▶ Exercise details:
Pick out all lines in the listing holding the string "Comment" and copy them.

──────── Entries shown ────────

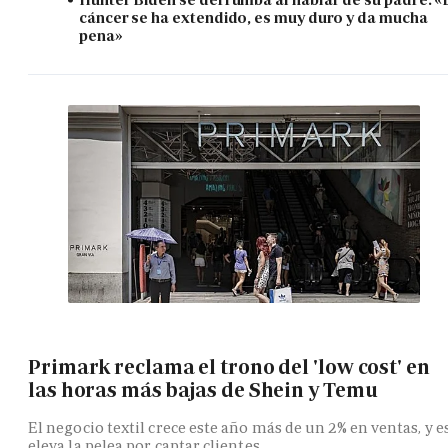
cáncer se ha extendido, es muy duro y da mucha
pena»
Primark reclama el trono del 'low cost' en
las horas más bajas de Shein y Temu
El negocio textil crece este año más de un 2% en ventas, y e
eleva la pelea por captar clientes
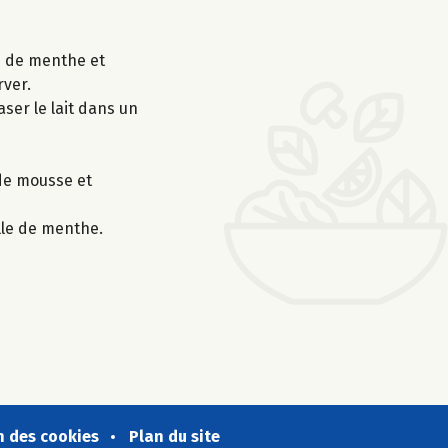
es de menthe et
rver.
aser le lait dans un
 de mousse et
lle de menthe.
n des cookies
Plan du site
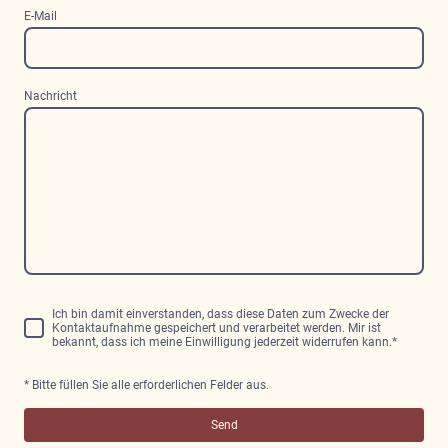
E-Mail
Nachricht
Ich bin damit einverstanden, dass diese Daten zum Zwecke der
Kontaktaufnahme gespeichert und verarbeitet werden. Mir ist
bekannt, dass ich meine Einwilligung jederzeit widerrufen kann.
*
* Bitte füllen Sie alle erforderlichen Felder aus.
Send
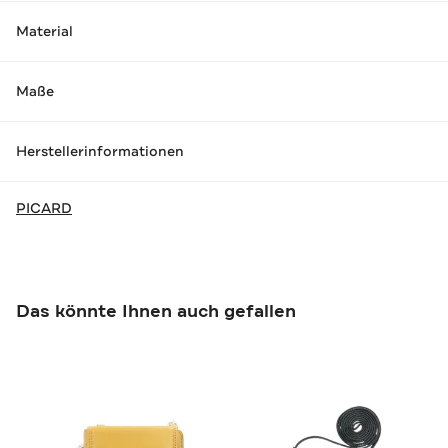
Material
Maße
Herstellerinformationen
PICARD
Das könnte Ihnen auch gefallen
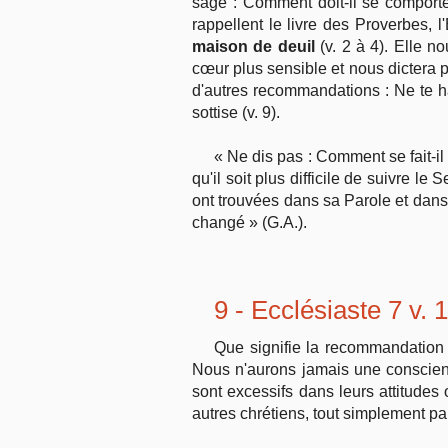
sage : Comment doit-il se comporte
rappellent le livre des Proverbes,
maison de deuil
(v. 2 à 4). Elle n
cœur plus sensible et nous dictera p
d'autres recommandations : Ne te h
sottise (v. 9).
« Ne dis pas : Comment se fait-il
qu'il soit plus difficile de suivre 
ont trouvées dans sa Parole et dan
changé » (G.A.).
9 - Ecclésiaste 7 v. 
Que signifie la recommandation 
Nous n'aurons jamais une conscienc
sont excessifs dans leurs attitudes 
autres chrétiens, tout simplement p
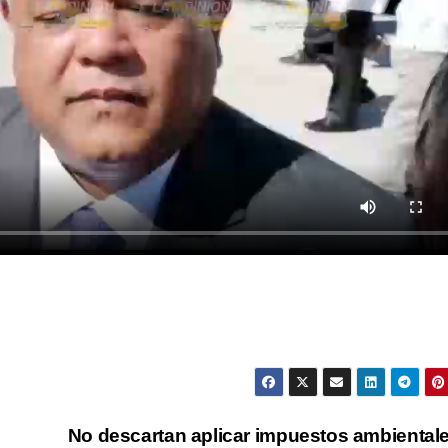
No descartan aplicar impuestos ambiental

────────

▶ Result of the exercise:
sage : Comment doit-il se comporte
« Ne dis pas : Comment se fait-il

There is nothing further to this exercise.